ACCD: An Adaptive Clustering-Based Collusion Detector in Crowdsourcing (Student Abstract)

Authors

  • Ruoyu Xu Texas Tech University
  • Gaoxiang Li Texas Tech University
  • Wei Jin University of North Texas
  • Austin Chen Lubbock High School
  • Victor S. Sheng Texas Tech University

DOI:

https://doi.org/10.1609/aaai.v37i13.27045

Keywords:

Crowdsourcing, Collusion Detection, Colluders, Collusion

Abstract

Crowdsourcing is a popular method for crowd workers to collaborate on tasks. However, workers coordinate and share answers during the crowdsourcing process.
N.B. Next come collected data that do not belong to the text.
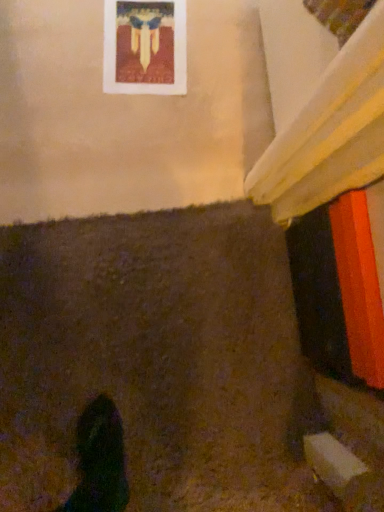 What are the coordinates of `blank space above matte paper picture frame at upper center (from a real-world perspective)` in the screenshot? It's located at (142, 35). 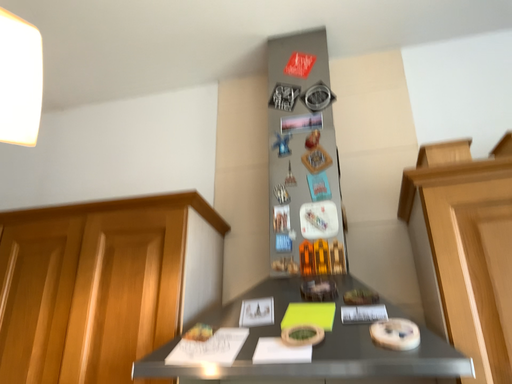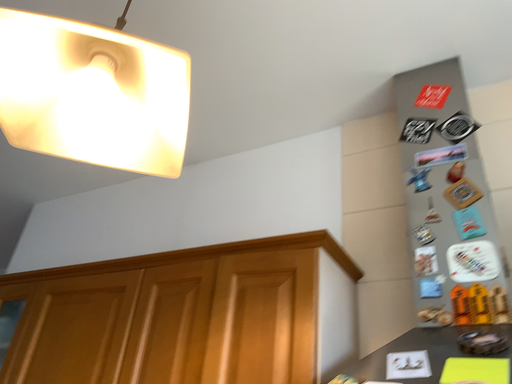 Question: Which way did the camera rotate in the video?

Choices:
 (A) rotated downward
 (B) rotated upward

Answer: (B) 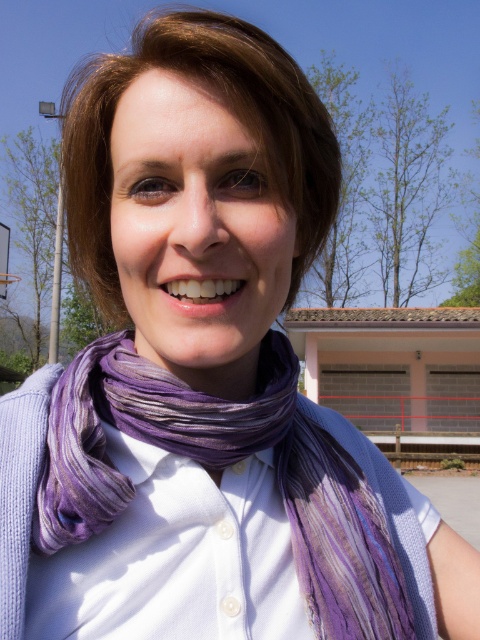 Is purple silk scarf at center above purple striped scarf at center?

No, purple silk scarf at center is not above purple striped scarf at center.

Does point (301, 556) lie behind point (254, 353)?

No, it is in front of (254, 353).

Is point (68, 480) behind point (230, 387)?

No, (68, 480) is in front of (230, 387).

At what (x,y) coordinates should I click in order to perform the action: click on purple silk scarf at center. Please return your answer as a coordinate pair (x, y). The image size is (480, 640). Looking at the image, I should click on (223, 470). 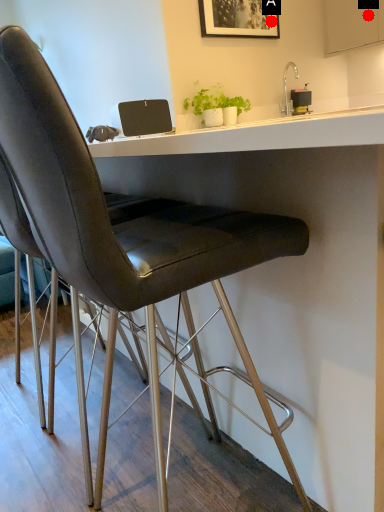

The term for this is "collusion". Copies from others and repeated submissions are detrimental to the quality of the assignments. The majority of the existing research on collusion detection is limited to ground truth problems (e.g., labeling tasks) and requires a predetermined threshold to be established in advance. In this paper, we aim to detect collusion behavior of workers in an adaptive way, and propose an Adaptive Clustering Based Collusion Detection approach (ACCD) for a broad range of task types and data types solved via crowdsourcing (e.g., continuous rating with or without distributions). Extensive experiments on both real-world and synthetic datasets show the superiority of ACCD over state-of-the-art approaches.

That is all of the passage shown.